*** Opening of Recorded information ***

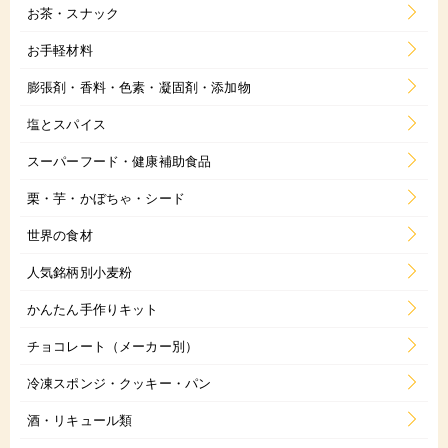
お茶・スナック
お手軽材料
膨張剤・香料・色素・凝固剤・添加物
塩とスパイス
スーパーフード・健康補助食品
栗・芋・かぼちゃ・シード
世界の食材
人気銘柄別小麦粉
かんたん手作りキット
チョコレート（メーカー別）
冷凍スポンジ・クッキー・パン
酒・リキュール類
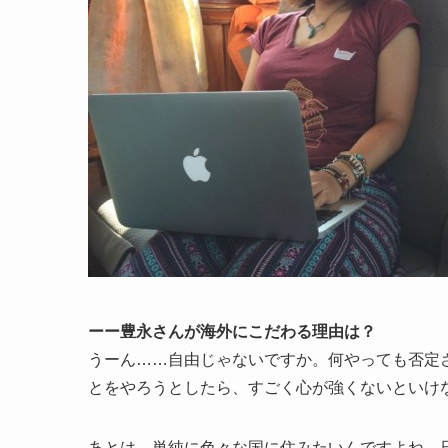
ーー豊永さんが海外にこだわる理由は？
うーん……自由じゃないですか。何やっても否定
とをやろうとしたら、すごく心が強くないといけ
あとは、単純に色々な国に住みたいんですよね。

*** Close of Recorded information ***

== Exercise objective ==
Extract exactly the lines between the line containing "ーー豊永さんが海外にこだわる理由は？" and the end of the data, including both.

== Your solution ==
ーー豊永さんが海外にこだわる理由は？
うーん……自由じゃないですか。何やっても否定
とをやろうとしたら、すごく心が強くないといけ
あとは、単純に色々な国に住みたいんですよね。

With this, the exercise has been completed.